BAGHDAD, Iraq — Two car bombs detonated in quick succession on Thursday evening near a crowded market in eastern Baghdad, killing at least 16 people and wounding 90 in one of the worst attacks in the capital in weeks.
The first car, parked on a street near a gas station in the Ameen district, exploded at about 5:40 p.m., Interior Ministry officials said. In a grimly familiar tactic, a second car bomb detonated outside a crowded market nearby about 10 minutes later, as police officers and emergency workers were flooding the area.
Most of the dead and wounded appear to have been civilians shopping for food or on their way home, the officials said.
The bombings came on a day of mayhem across Iraq, with fires raging on an oil pipeline in the north after an insurgent mortar attack. More than three dozen people were reported by U.S. and Iraqi officials to have died in violent incidents.
U.S. military officials also announced the deaths of five service members. Three were soldiers who died when a roadside bomb struck their vehicle south of Baghdad on Thursday. A fourth soldier was killed Wednesday after being struck by small arms fire in southwestern Baghdad, and a Marine was killed in combat on Wednesday near Fallujah.
Testimony continued Thursday in the trial of Saddam Hussein without any of the eight defendants present, after the chief judge barred them all from the courtroom for disruptive behavior. Saddam, who had apparently refused to attend the trial on Wednesday, watched the proceedings on closed-circuit television with some other defendants.

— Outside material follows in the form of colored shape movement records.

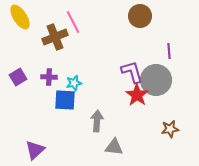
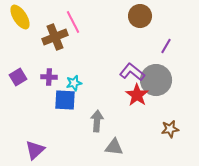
purple line: moved 3 px left, 5 px up; rotated 35 degrees clockwise
purple L-shape: rotated 35 degrees counterclockwise
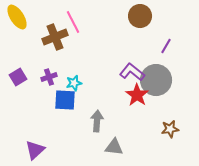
yellow ellipse: moved 3 px left
purple cross: rotated 21 degrees counterclockwise
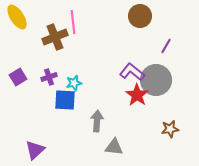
pink line: rotated 20 degrees clockwise
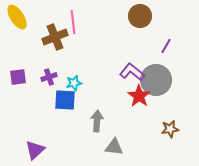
purple square: rotated 24 degrees clockwise
red star: moved 2 px right, 1 px down
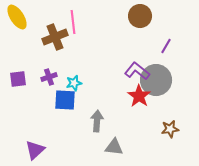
purple L-shape: moved 5 px right, 1 px up
purple square: moved 2 px down
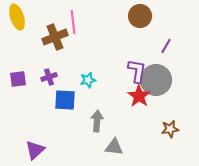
yellow ellipse: rotated 15 degrees clockwise
purple L-shape: rotated 60 degrees clockwise
cyan star: moved 14 px right, 3 px up
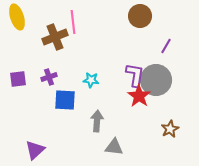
purple L-shape: moved 2 px left, 4 px down
cyan star: moved 3 px right; rotated 21 degrees clockwise
brown star: rotated 18 degrees counterclockwise
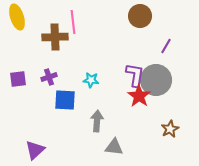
brown cross: rotated 20 degrees clockwise
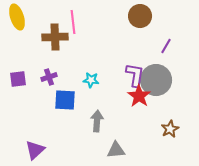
gray triangle: moved 2 px right, 3 px down; rotated 12 degrees counterclockwise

Judge Raouf Abdel-Rahman adjourned the trial until Feb. 13, apparently seeking to bring the defendants — and possibly their lawyers, who walked out on Sunday — back into the courtroom. Iraqi police found the bullet-riddled bodies of 14 young men on Thursday in a ditch in eastern Baghdad, their hands bound, their eyes blindfolded. The men's identities could not yet be determined, Interior Ministry officials said. On Tuesday, 11 bodies were found in western Baghdad.